A Look into our Magic Crystal Ball

Well, I hate to say it, but Auburn football has officially received the kiss of death for the 2008-2009 season.

No, we haven’t lost all of our starters to injury or been put on probation.

Lee Corso has picked us to win the SEC.

With that in mind, let’s take a look into the grim future lurking on the horizon  this season.

Those with high expectations for this year may want to avert their eyes from this column.

We start the year off against Louisiana Monroe, a juggernaut from the Sun Belt conference.

Well, actually they have averaged just five wins a season over the last five years, but that didn’t stop them from embarrassing Alabama so badly that Nick Saban related the loss to Pearl Harbor.

And if a Forbes cover-coach can’t handle them, what chance do we have?

Fortunately we have a couple out-of-conference cupcakes before the train completely derails.

Tennessee-Martin is a D-IAA school who will be our homecoming game, and Southern Miss should be easy enough to handle.

Unfortunately that is where the good news ends.

All off-season long fans from around the SEC, particularly Bama fans, have been predicting the downfall of Auburn due to the hiring of coordinators Tony Franklin and Paul Rhodes.

Apparently Franklin’s spread offense will never work with our personnel, and Rhodes’ defense will be too soft after practicing against such a gimmicky offense.

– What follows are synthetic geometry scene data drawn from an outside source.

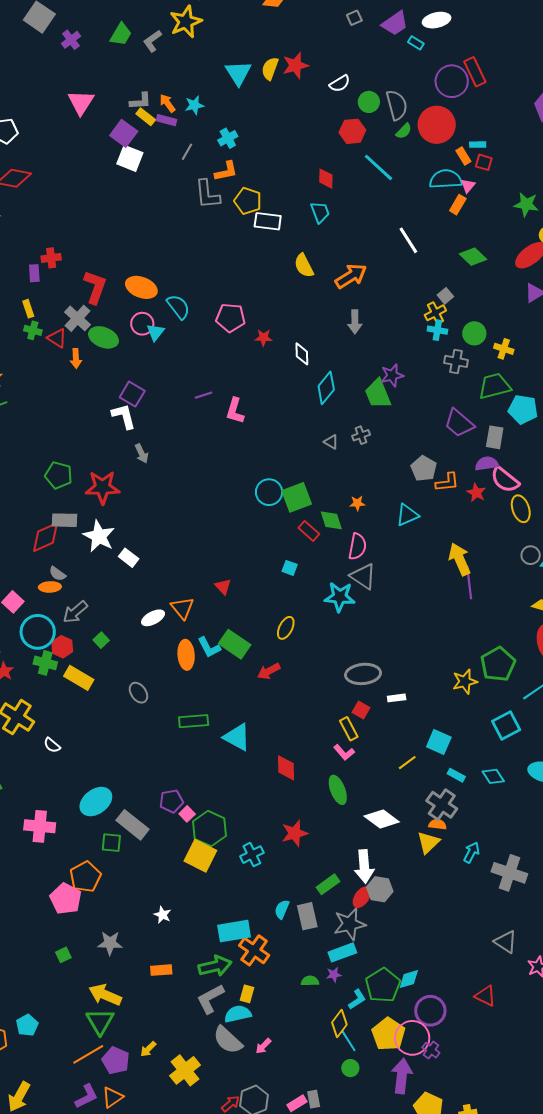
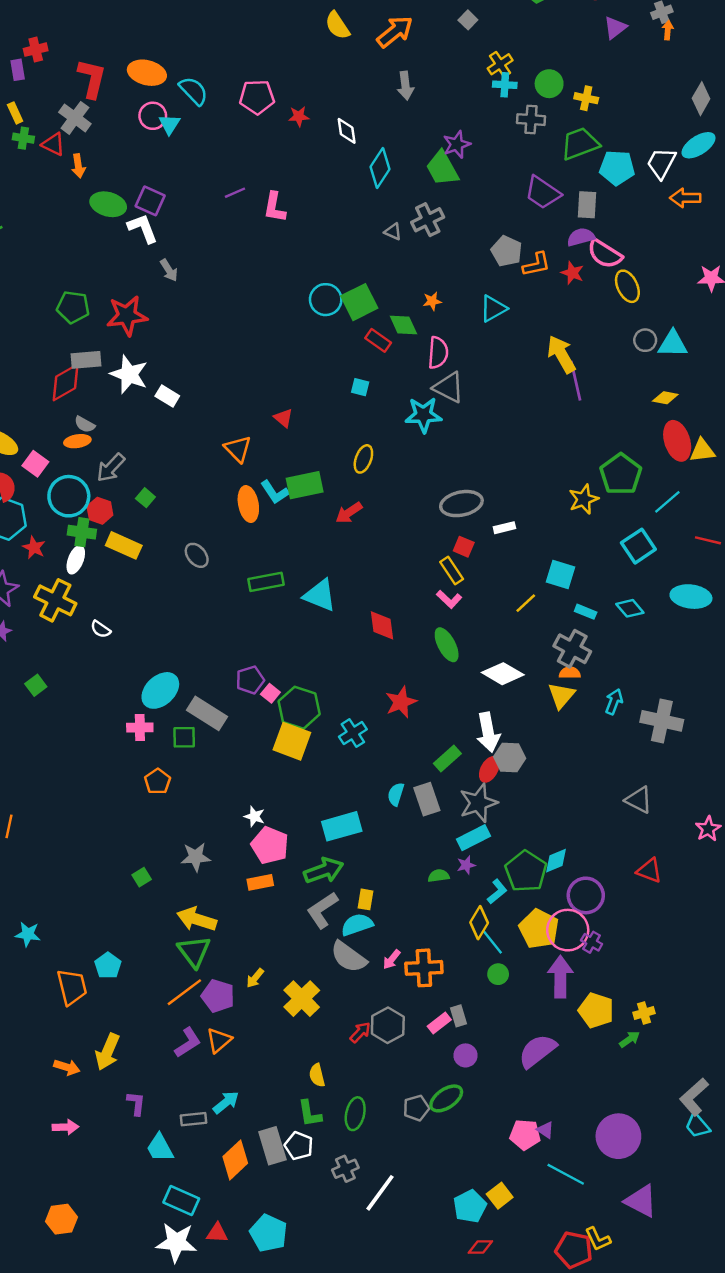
gray square: (445, 296) -> (468, 20), moved
green ellipse: (103, 337) -> (108, 204), moved
gray cross: (361, 435) -> (428, 220), size x1.5
white ellipse: (153, 618) -> (76, 560), moved, turned -35
green rectangle: (235, 644) -> (305, 485), turned -40
pink cross: (40, 826) -> (140, 727), moved, size x0.7
orange pentagon: (85, 877) -> (158, 781), size x0.7
pink pentagon: (66, 899) -> (270, 845), moved
gray triangle: (506, 942) -> (639, 800), moved
orange cross: (254, 950) -> (424, 968), moved, turned -32

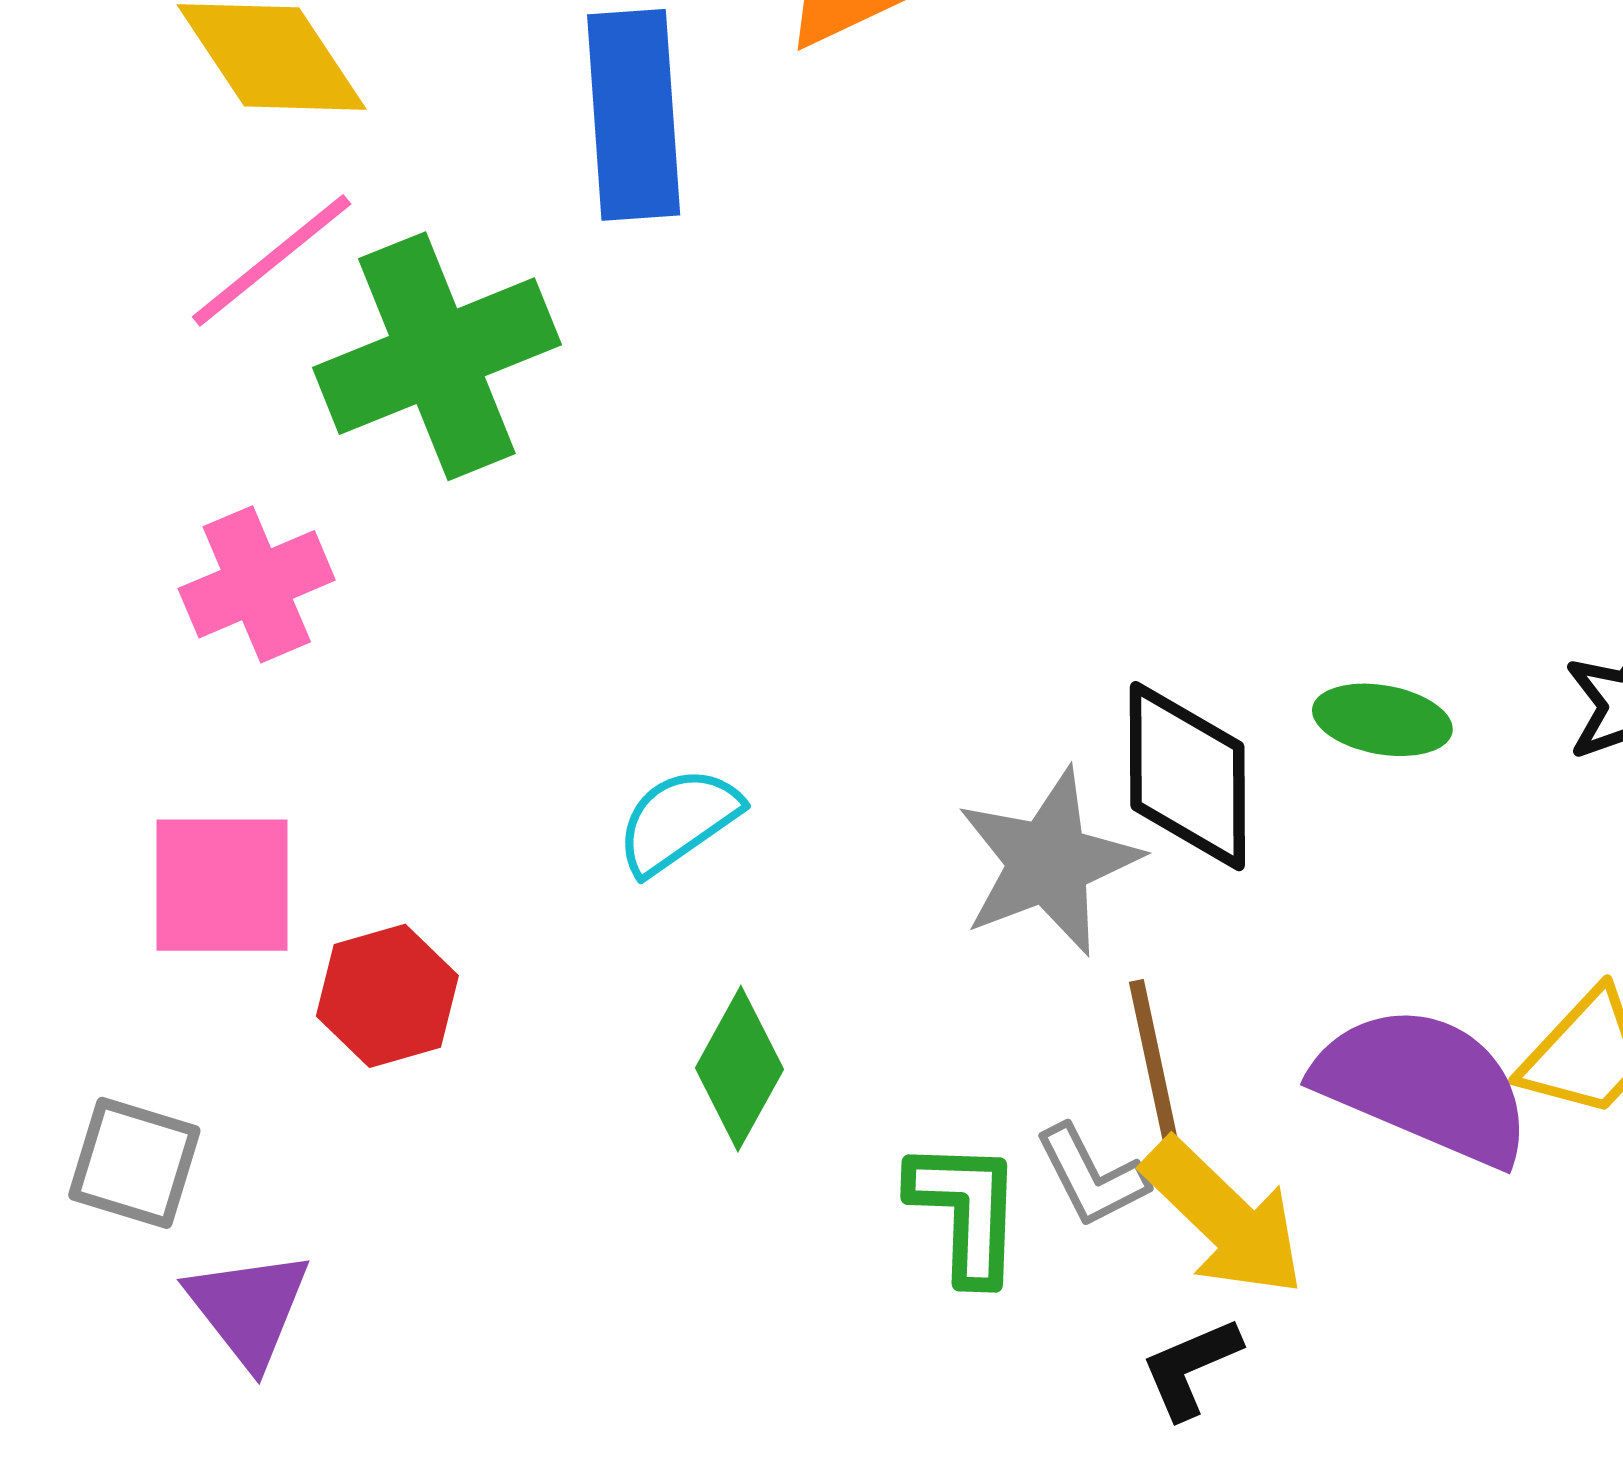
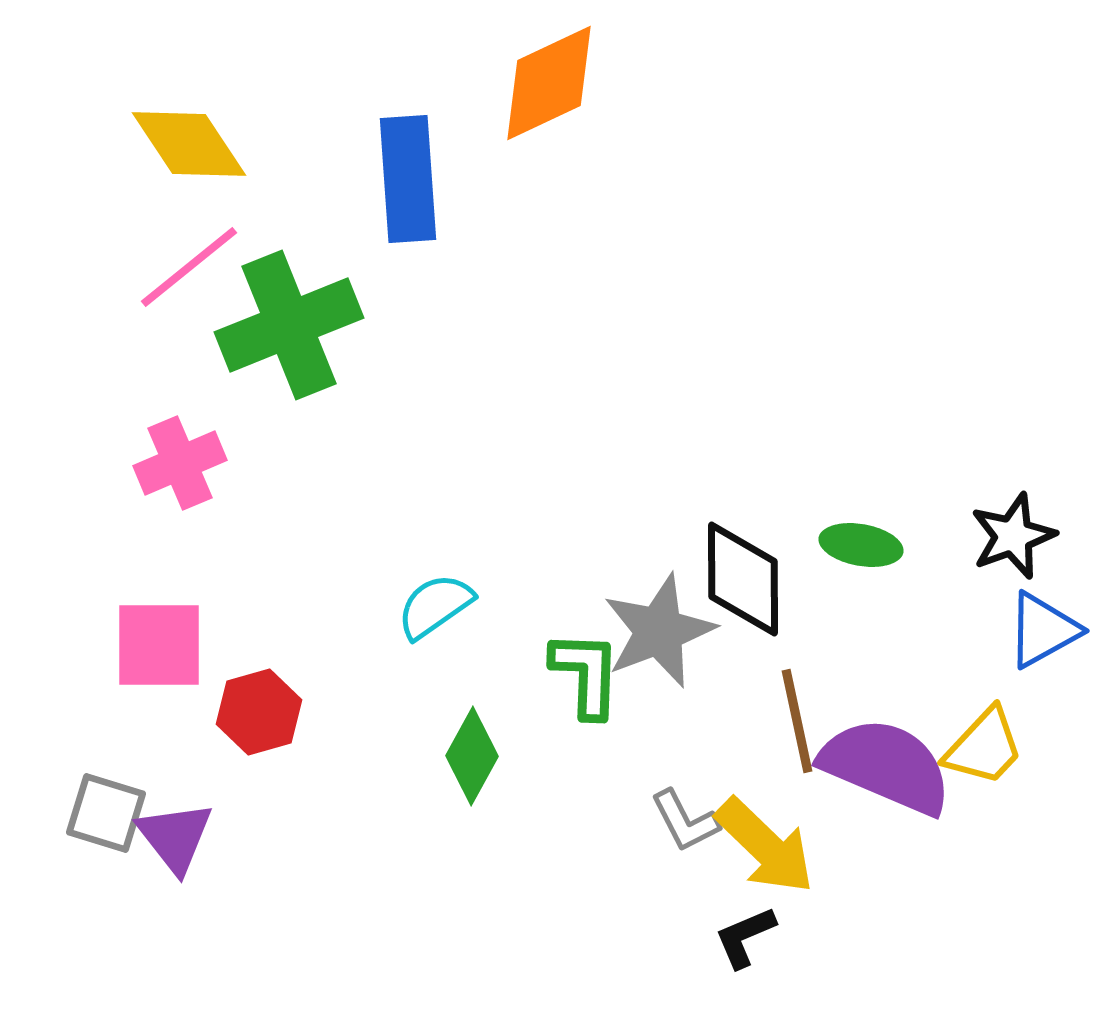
brown line: (1154, 1065) -> (797, 721), moved
green L-shape: (966, 1211) -> (586, 674), moved
purple triangle: (248, 1308) -> (175, 837), moved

It has also been said that the loss of Will Muschamp will also be too drastic for Auburn to overcome, because obviously Auburn never had a good defense before Muschamp came to town.

SEC play looks to be an absolute nightmare for Tuberville and Co., and with new quarterbacks running a new system losses to Mississippi State (Croomed, again), Ole Miss, LSU, UT, Vandy, and Arkansas should come as no surprise.

Our big out-of-conference game is against West Virginia in Morgantown, a team that has been near the top of the polls for the last four years.

Unfortunately by the time this game rolls around the spread offense will have weakened our entire team so much that the cold weather will be too much for our Under Armour clad team of prima donnas to handle.

And of course, the big finish. The streak. Number seven.

Forget about it.

Nick Saban is going ride into Bryant-Denny stadium atop a golden throne carried by thousands of Bama fans a la Xerxes in 300, and he will only stop running up the score with his true freshman recruits once every Auburn fan in the state has converted over to the Crimson Tide.

We are talking about a guy who took over a team that went 6-6, got paid $4 million and then went 6-6 again. It’s that kind of football genius that is going to be the downfall of our football program.

And we were picked at SEC Media Days to represent the West in the SEC championship game?!

Come November, our beloved Auburn Tigers will be 2-10 overall, completely swept in conference play and headed into the world of college football irrelevancy.

OK. Maybe I have been a little harsh on this year’s squad.

Maybe, just maybe, implementing a new offense will actually help us move up from not only the bottom of the SEC, but the very bottom of the nation in offensive production.

And there may be a slim chance Coach Tuberville’s defensive knowledge and consistently top-ranked defenses may carry over for another year despite the loss of Muschamp.

FYI- the last time Lee Corso picked Auburn to win the SEC was in August 2004.